Eunice glanced back at her audience. ‘The command channel to the mirrors is still open and they respond as I’d expect. I don’t think Dakota has done anything to alter their basic functionality. Why would she, so long as they continue working?’

‘What have you done so far?’

‘Nothing she’d notice, just asked the mirrors to confirm their status and their readiness to accept further commands. We’re using a tight beam, so it’s unlikely Dakota will have intercepted our signal. Similarly, the mirrors are only sending their responses in our direction — there’s little chance that Zanzibar has detected any of this traffic.’

‘That sounds promising,’ Goma said. ‘Do you think they’ll do what you tell them to?’

‘It depends on the complexity of the command. Turning them on and off shouldn’t be hard — it’s a simple matter of breaking the concentric symmetry of the individual mirror elements so that the beam is no longer focused. But that may not have been attempted since the mirrors were put in place. As for altering the beam angle, the mirrors need to do it all the time, so that shouldn’t be a problem.’

‘So you can switch the beams off or aim them somewhere else,’ Caspari said.

‘We won’t know for sure until I send the command.’

‘We don’t want to hurt them,’ Goma said, ‘but we’ve every indication that Kanu’s being coerced. Right now, the mirrors are our only long-range negotiating tool. I don’t intend to use them as a weapon, but if we can squeeze them short of power, we may buy some time for negotiation.’

Eunice nodded, but there was a note of caution in her voice. ‘The instant the mirrors deactivate, Dakota will know that we have control. We’ll have played our only card at that point, and Dakota’s bound to start trying to regain control from her side. I’m doing everything I can to lock out direct commands from Zanzibar, but I can’t promise I’ll succeed.’

‘You designed this system?’ Loring asked.

‘Not exactly,’ she answered carefully. ‘The old version of me designed it, a version I barely remember being. Lot of water under the bridge since then.’

‘Do your best,’ Vasin said. ‘We can’t expect the impossible. Equally, we’d be fools not to try to use the mirrors. Could we…’ But she abandoned the thought with a sudden distasteful expression, as if she had bitten into something sour.

‘What?’ Eunice asked.

‘I was wondering if we might use them as a weapon, if it came to that?’

‘No!’ Peter Grave said, Goma shaping the word in the same moment, sharing his exact repugnance.

‘I’m not talking about inflicting deliberate loss of life, just making a statement. If that ship powers up again, could we focus the mirrors onto it, cause enough damage to prevent its departure?’

‘Not with several minutes of time lag thrown into the pot,’ Eunice responded. ‘We can steer the mirrors, but not in real-time. Provided the ship doesn’t follow a predictable path, it can always stay out of harm’s way.’

‘Maybe not the ship, then.
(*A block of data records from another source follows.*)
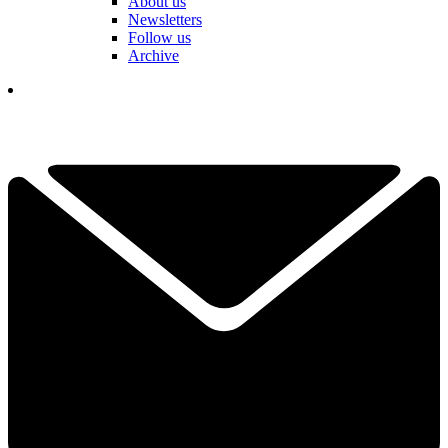
About us
Newsletters
Follow us
Archive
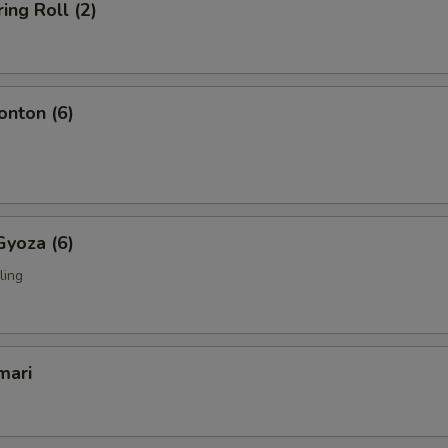
ing Roll (2)
nton (6)
Gyoza (6)
ling
mari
But Zanzibar won’t be going anywhere in a hurry, will it? If we steer the beams off their power grids, we could inflict structural damage on the other parts.’

Goma had believed there was steel in Gandhari Vasin before; now she had proof of it.
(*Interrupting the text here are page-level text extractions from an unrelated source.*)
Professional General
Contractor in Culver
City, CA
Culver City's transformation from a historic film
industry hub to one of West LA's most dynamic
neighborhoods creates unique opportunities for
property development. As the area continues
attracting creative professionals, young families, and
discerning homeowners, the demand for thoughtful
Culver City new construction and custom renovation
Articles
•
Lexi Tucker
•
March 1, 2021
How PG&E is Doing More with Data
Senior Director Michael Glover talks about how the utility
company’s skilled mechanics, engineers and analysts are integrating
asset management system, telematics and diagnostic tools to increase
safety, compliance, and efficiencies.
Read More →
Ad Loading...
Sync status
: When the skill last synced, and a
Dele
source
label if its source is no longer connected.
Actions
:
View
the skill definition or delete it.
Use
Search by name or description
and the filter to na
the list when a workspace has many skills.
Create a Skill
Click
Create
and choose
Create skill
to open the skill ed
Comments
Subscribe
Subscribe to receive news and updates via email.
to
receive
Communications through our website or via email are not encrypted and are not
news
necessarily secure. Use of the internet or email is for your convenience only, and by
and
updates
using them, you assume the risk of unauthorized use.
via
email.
‘This isn’t war,’ Goma said.

‘Not yet,’ Vasin said. ‘But we’d be idiotic not to think ahead, wouldn’t we?’ Then she clapped her hands once, making a jangle of jewellery. ‘Continue your work, Eunice — do everything you can to lock Dakota out of the mirrors, but take no action she might notice. In the meantime, we will continue preparing the lander. It will make no difference to your work — if you can control the mirrors from Travertine, you will also be able to do so from the smaller ship, and the time lag will be reduced as we close in.’
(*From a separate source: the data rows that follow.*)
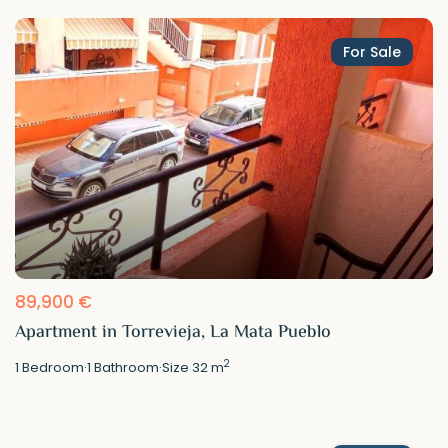
For Sale
89,900 €
Apartment in Torrevieja, La Mata Pueblo
2
1
Bedroom
·
1
Bathroom
·
Size
32 m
‘When we do we leave?’ Goma asked.

‘Three days, maybe two if things progress well.’

‘It won’t be war, Gandhari. We need to understand that. Tell her, Eunice.’

‘What would you like me to tell her?’

‘That it can’t come down to violence. That nothing’s so serious that it has to end that way.’

‘I’d love to,’ Eunice said.

Then she returned to her work, as if the matter was settled.